Here are records with pictures in them. Copy all of them exactly and leave the pictures out.

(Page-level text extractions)
<<<<

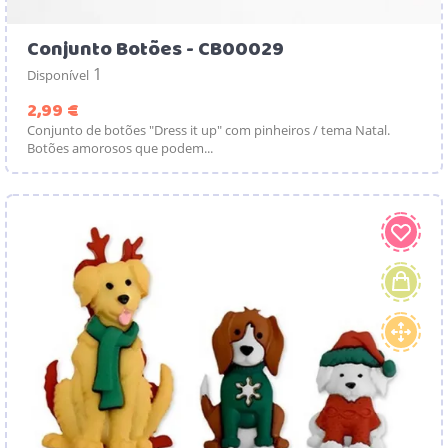
Conjunto Botões - CB00029
1
Disponível
Preço
2,99 €
Conjunto de botões "Dress it up" com pinheiros / tema Natal.
Botões amorosos que podem...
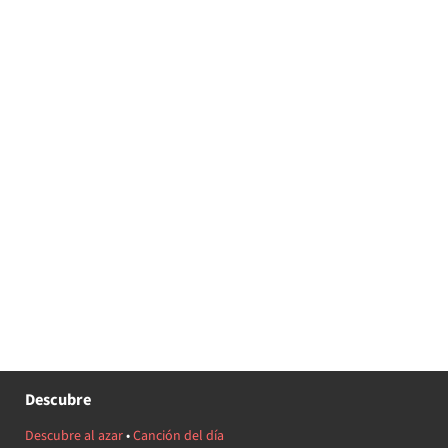
Descubre
Descubre al azar
•
Canción del día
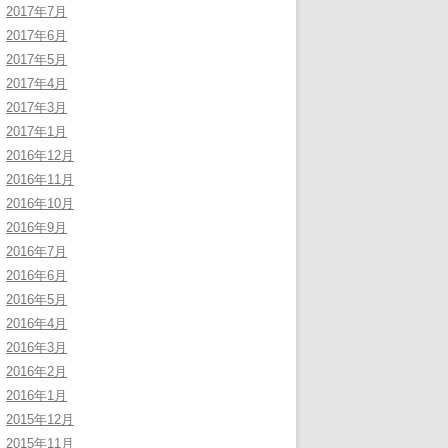
2017年7月
2017年6月
2017年5月
2017年4月
2017年3月
2017年1月
2016年12月
2016年11月
2016年10月
2016年9月
2016年7月
2016年6月
2016年5月
2016年4月
2016年3月
2016年2月
2016年1月
2015年12月
2015年11月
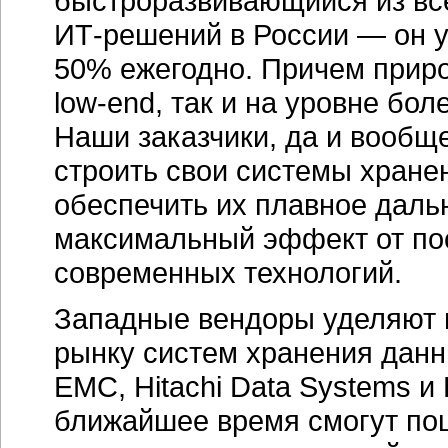
быстроразвивающийся из вс
ИТ-решений
в России — он 
50% ежегодно. Причем приро
low-end
, так и на уровне бол
Наши заказчики, да и вообщ
строить свои системы хране
обеспечить их плавное даль
максимальный эффект от по
современных технологий.
Западные вендоры уделяют 
рынку систем хранения дан
EMC, Hitachi Data Systems и
ближайшее время смогут по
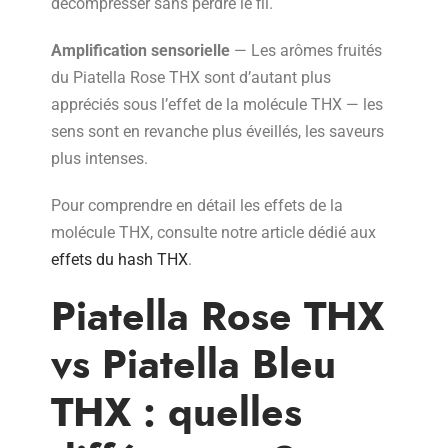
décompresser sans perdre le fil.
Amplification sensorielle
— Les arômes fruités
du Piatella Rose THX sont d’autant plus
appréciés sous l’effet de la molécule THX — les
sens sont en revanche plus éveillés, les saveurs
plus intenses.
Pour comprendre en détail les effets de la
molécule THX, consulte notre article dédié aux
effets du hash THX
.
Piatella Rose THX
vs Piatella Bleu
THX : quelles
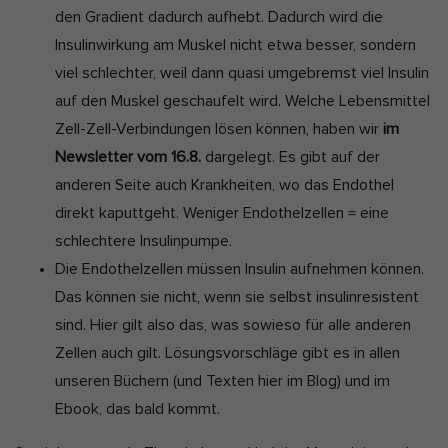
den Gradient dadurch aufhebt. Dadurch wird die
Insulinwirkung am Muskel nicht etwa besser, sondern
viel schlechter, weil dann quasi umgebremst viel Insulin
auf den Muskel geschaufelt wird. Welche Lebensmittel
Zell-Zell-Verbindungen lösen können, haben wir
im
Newsletter vom 16.8.
dargelegt. Es gibt auf der
anderen Seite auch Krankheiten, wo das Endothel
direkt kaputtgeht. Weniger Endothelzellen = eine
schlechtere Insulinpumpe.
Die Endothelzellen müssen Insulin aufnehmen können.
Das können sie nicht, wenn sie selbst insulinresistent
sind. Hier gilt also das, was sowieso für alle anderen
Zellen auch gilt. Lösungsvorschläge gibt es in allen
unseren Büchern (und Texten hier im Blog) und im
Ebook, das bald kommt.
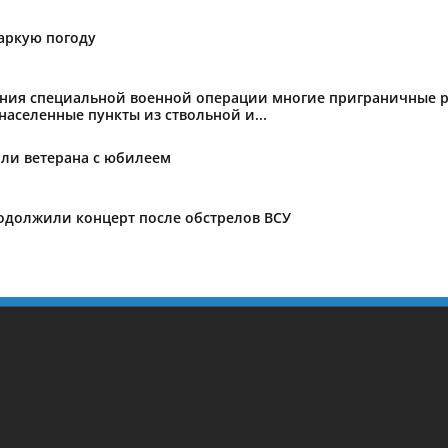
жаркую погоду
ения специальной военной операции многие приграничные р
аселенные пункты из ствольной и...
ли ветерана с юбилеем
родолжили концерт после обстрелов ВСУ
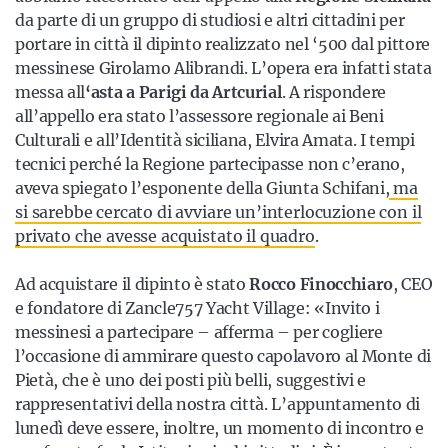
da parte di un gruppo di studiosi e altri cittadini per
portare in città il dipinto realizzato nel ‘500 dal pittore
messinese Girolamo Alibrandi. L’opera era infatti stata
messa all
‘asta a Parigi da Artcurial
. A rispondere
all’appello era stato l’assessore regionale ai Beni
Culturali e all’Identità siciliana, Elvira Amata. I tempi
tecnici perché la Regione partecipasse non c’erano,
aveva spiegato l’esponente della Giunta Schifani,
ma
si sarebbe cercato di avviare un’interlocuzione con il
privato che avesse acquistato il quadro
.
Ad acquistare il dipinto è stato
Rocco Finocchiaro
, CEO
e fondatore di Zancle757 Yacht Village: «Invito i
messinesi a partecipare – afferma – per cogliere
l’occasione di ammirare questo capolavoro al Monte di
Pietà, che è uno dei posti più belli, suggestivi e
rappresentativi della nostra città. L’appuntamento di
lunedì deve essere, inoltre, un momento di incontro e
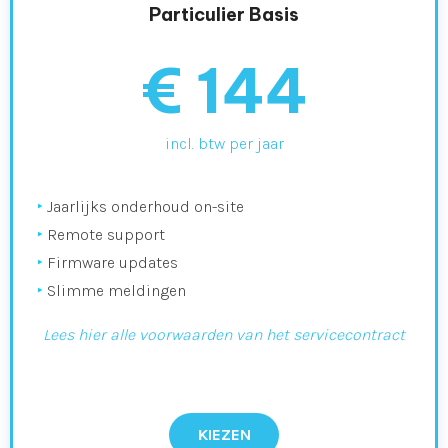
Particulier Basis
€ 144
incl. btw per jaar
‣
Jaarlijks onderhoud on-site
‣
Remote support
‣
Firmware updates
‣
Slimme meldingen
Lees hier alle voorwaarden van het servicecontract
KIEZEN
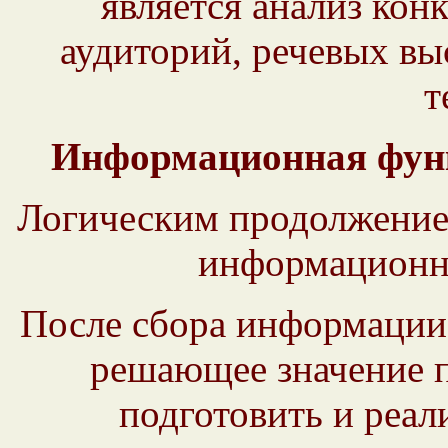
является анализ кон
аудиторий, речевых в
т
Информационная фун
Логическим продолжение
информационн
После сбора информации 
решающее значение п
подготовить и реал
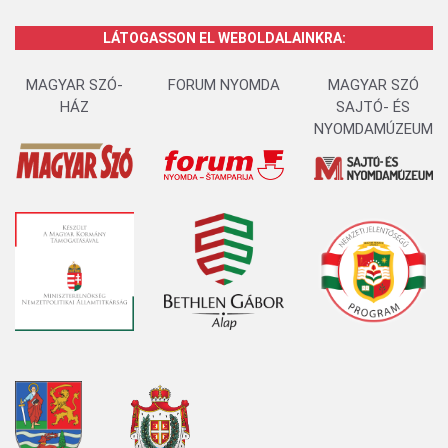
LÁTOGASSON EL WEBOLDALAINKRA:
MAGYAR SZÓ-
FORUM NYOMDA
MAGYAR SZÓ
HÁZ
SAJTÓ- ÉS
NYOMDAMÚZEUM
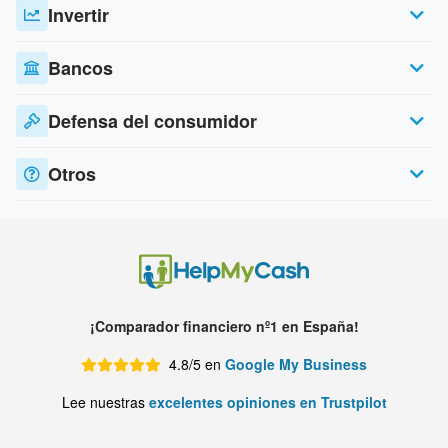
Invertir
Bancos
Defensa del consumidor
Otros
¡Comparador financiero nº1 en España!
4.8/5 en
Google My Business
Lee nuestras
excelentes opiniones en Trustpilot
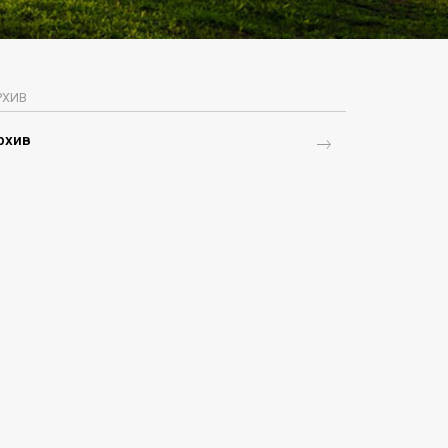
РХИВ
рхив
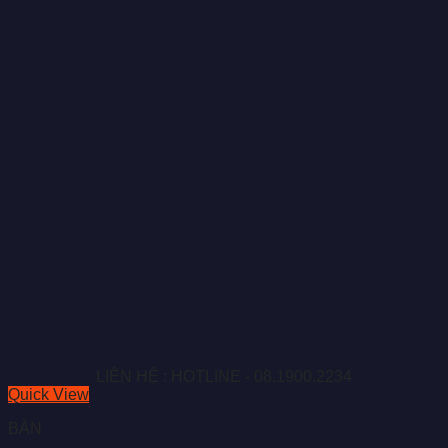
LIÊN HỆ : HOTLINE - 08.1900.2234
Quick View
BÀN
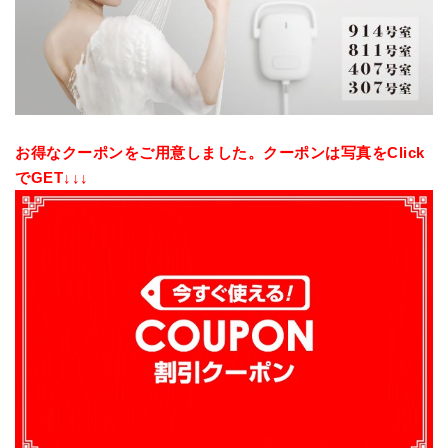
お得なクーポンをご用意しました。クーポンは写真をClick
でGET↓↓↓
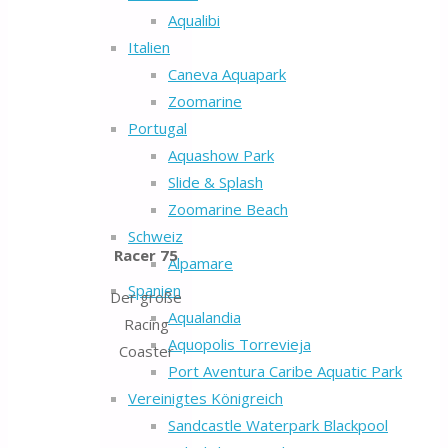
Aqualibi
Italien
Caneva Aquapark
Zoomarine
Portugal
Aquashow Park
Slide & Splash
Zoomarine Beach
Schweiz
Racer 75
Alpamare
Spanien
Der große
Aqualandia
Racing
Aquopolis Torrevieja
Coaster
Port Aventura Caribe Aquatic Park
Vereinigtes Königreich
Sandcastle Waterpark Blackpool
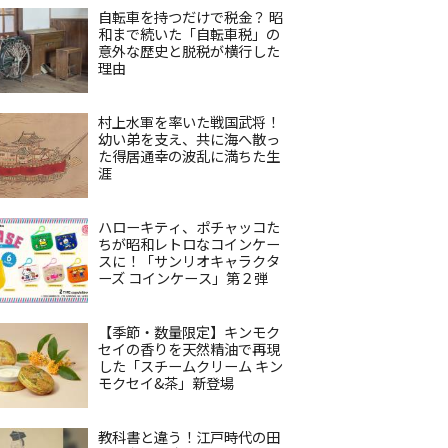
自転車を持つだけで税金？ 昭
和まで続いた「自転車税」の
意外な歴史と脱税が横行した
理由
村上水軍を率いた戦国武将！
幼い弟を支え、共に海へ散っ
た得居通幸の波乱に満ちた生
涯
ハローキティ、ポチャッコた
ちが昭和レトロなコインケー
スに！「サンリオキャラクタ
ーズ コインケース」第２弾
【季節・数量限定】キンモク
セイの香りを天然精油で再現
した「スチームクリーム キン
モクセイ&茶」新登場
教科書と違う！江戸時代の田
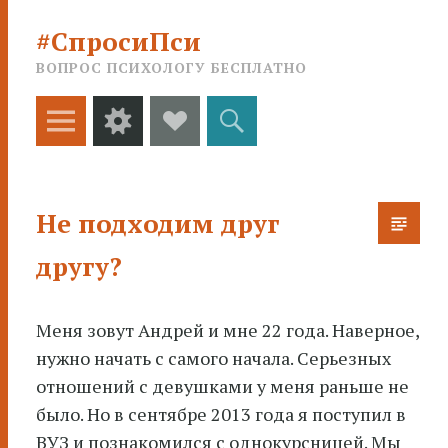
#СпросиПси
ВОПРОС ПСИХОЛОГУ БЕСПЛАТНО
Меню
Виджеты
Social
Поиск
Links
Не подходим друг
другу?
Меня зовут Андрей и мне 22 года. Наверное,
нужно начать с самого начала. Серьезных
отношений с девушками у меня раньше не
было
. Но в сентябре 2013 года я поступил в
ВУЗ и познакомился с однокурсницей. Мы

>>>>

• Answer for the task
Conjunto Botões - CB00029
1
Disponível
Preço
2,99 €
Conjunto de botões "Dress it up" com pinheiros / tema Natal.
Botões amorosos que podem...
Descubre
Descubre al azar
•
Canción del día
2017年7月
2017年6月
2017年5月
2017年4月
2017年3月
2017年1月
2016年12月
2016年11月
2016年10月
2016年9月
2016年7月
2016年6月
2016年5月
2016年4月
2016年3月
2016年2月
2016年1月
2015年12月
2015年11月
быстроразвивающийся из вс
ИТ-решений
в России — он 
50% ежегодно. Причем приро
low-end
, так и на уровне бол
Наши заказчики, да и вообщ
строить свои системы хране
обеспечить их плавное даль
максимальный эффект от по
современных технологий.
Западные вендоры уделяют 
рынку систем хранения дан
EMC, Hitachi Data Systems и
ближайшее время смогут по
décompresser sans perdre le fil.
Amplification sensorielle
— Les arômes fruités
du Piatella Rose THX sont d’autant plus
appréciés sous l’effet de la molécule THX — les
sens sont en revanche plus éveillés, les saveurs
plus intenses.
Pour comprendre en détail les effets de la
molécule THX, consulte notre article dédié aux
effets du hash THX
.
Piatella Rose THX
vs Piatella Bleu
THX : quelles
den Gradient dadurch aufhebt. Dadurch wird die
Insulinwirkung am Muskel nicht etwa besser, sondern
viel schlechter, weil dann quasi umgebremst viel Insulin
auf den Muskel geschaufelt wird. Welche Lebensmittel
Zell-Zell-Verbindungen lösen können, haben wir
im
Newsletter vom 16.8.
dargelegt. Es gibt auf der
anderen Seite auch Krankheiten, wo das Endothel
direkt kaputtgeht. Weniger Endothelzellen = eine
schlechtere Insulinpumpe.
Die Endothelzellen müssen Insulin aufnehmen können.
Das können sie nicht, wenn sie selbst insulinresistent
sind. Hier gilt also das, was sowieso für alle anderen
Zellen auch gilt. Lösungsvorschläge gibt es in allen
unseren Büchern (und Texten hier im Blog) und im
Ebook, das bald kommt.
жаркую погоду
ения специальной военной операции многие приграничные р
аселенные пункты из ствольной и...
ли ветерана с юбилеем
родолжили концерт после обстрелов ВСУ
da parte di un gruppo di studiosi e altri cittadini per
portare in città il dipinto realizzato nel ‘500 dal pittore
messinese Girolamo Alibrandi. L’opera era infatti stata
messa all
‘asta a Parigi da Artcurial
. A rispondere
all’appello era stato l’assessore regionale ai Beni
Culturali e all’Identità siciliana, Elvira Amata. I tempi
tecnici perché la Regione partecipasse non c’erano,
aveva spiegato l’esponente della Giunta Schifani,
ma
si sarebbe cercato di avviare un’interlocuzione con il
privato che avesse acquistato il quadro
.
Ad acquistare il dipinto è stato
Rocco Finocchiaro
, CEO
e fondatore di Zancle757 Yacht Village: «Invito i
messinesi a partecipare – afferma – per cogliere
l’occasione di ammirare questo capolavoro al Monte di
Pietà, che è uno dei posti più belli, suggestivi e
rappresentativi della nostra città. L’appuntamento di
lunedì deve essere, inoltre, un momento di incontro e
Particulier Basis
€ 144
incl. btw per jaar
‣
Jaarlijks onderhoud on-site
‣
Remote support
‣
Firmware updates
‣
Slimme meldingen
Lees hier alle voorwaarden van het servicecontract
KIEZEN
является анализ кон
аудиторий, речевых в
т
Информационная фун
Логическим продолжение
информационн
После сбора информации 
решающее значение п
подготовить и реал
LÁTOGASSON EL WEBOLDALAINKRA:
MAGYAR SZÓ-
FORUM NYOMDA
MAGYAR SZÓ
HÁZ
SAJTÓ- ÉS
NYOMDAMÚZEUM
Invertir
Bancos
Defensa del consumidor
Otros
¡Comparador financiero nº1 en España!
4.8/5 en
Google My Business
Lee nuestras
excelentes opiniones en Trustpilot
РХИВ
рхив
LIÊN HỆ : HOTLINE - 08.1900.2234
Quick View
BÀN
お得なクーポンをご用意しました。クーポンは写真をClick
でGET↓↓↓
Aqualibi
Italien
Caneva Aquapark
Zoomarine
Portugal
Aquashow Park
Slide & Splash
Zoomarine Beach
Schweiz
Racer 75
Alpamare
Spanien
Der große
Aqualandia
Racing
Aquopolis Torrevieja
Coaster
Port Aventura Caribe Aquatic Park
Vereinigtes Königreich
Sandcastle Waterpark Blackpool
自転車を持つだけで税金？ 昭
和まで続いた「自転車税」の
意外な歴史と脱税が横行した
理由
村上水軍を率いた戦国武将！
幼い弟を支え、共に海へ散っ
た得居通幸の波乱に満ちた生
涯
ハローキティ、ポチャッコた
ちが昭和レトロなコインケー
スに！「サンリオキャラクタ
ーズ コインケース」第２弾
【季節・数量限定】キンモク
セイの香りを天然精油で再現
した「スチームクリーム キン
モクセイ&茶」新登場
教科書と違う！江戸時代の田
#СпросиПси
ВОПРОС ПСИХОЛОГУ БЕСПЛАТНО
Меню
Виджеты
Social
Поиск
Links
Не подходим друг
другу?
Меня зовут Андрей и мне 22 года. Наверное,
нужно начать с самого начала. Серьезных
отношений с девушками у меня раньше не
было
. Но в сентябре 2013 года я поступил в
ВУЗ и познакомился с однокурсницей. Мы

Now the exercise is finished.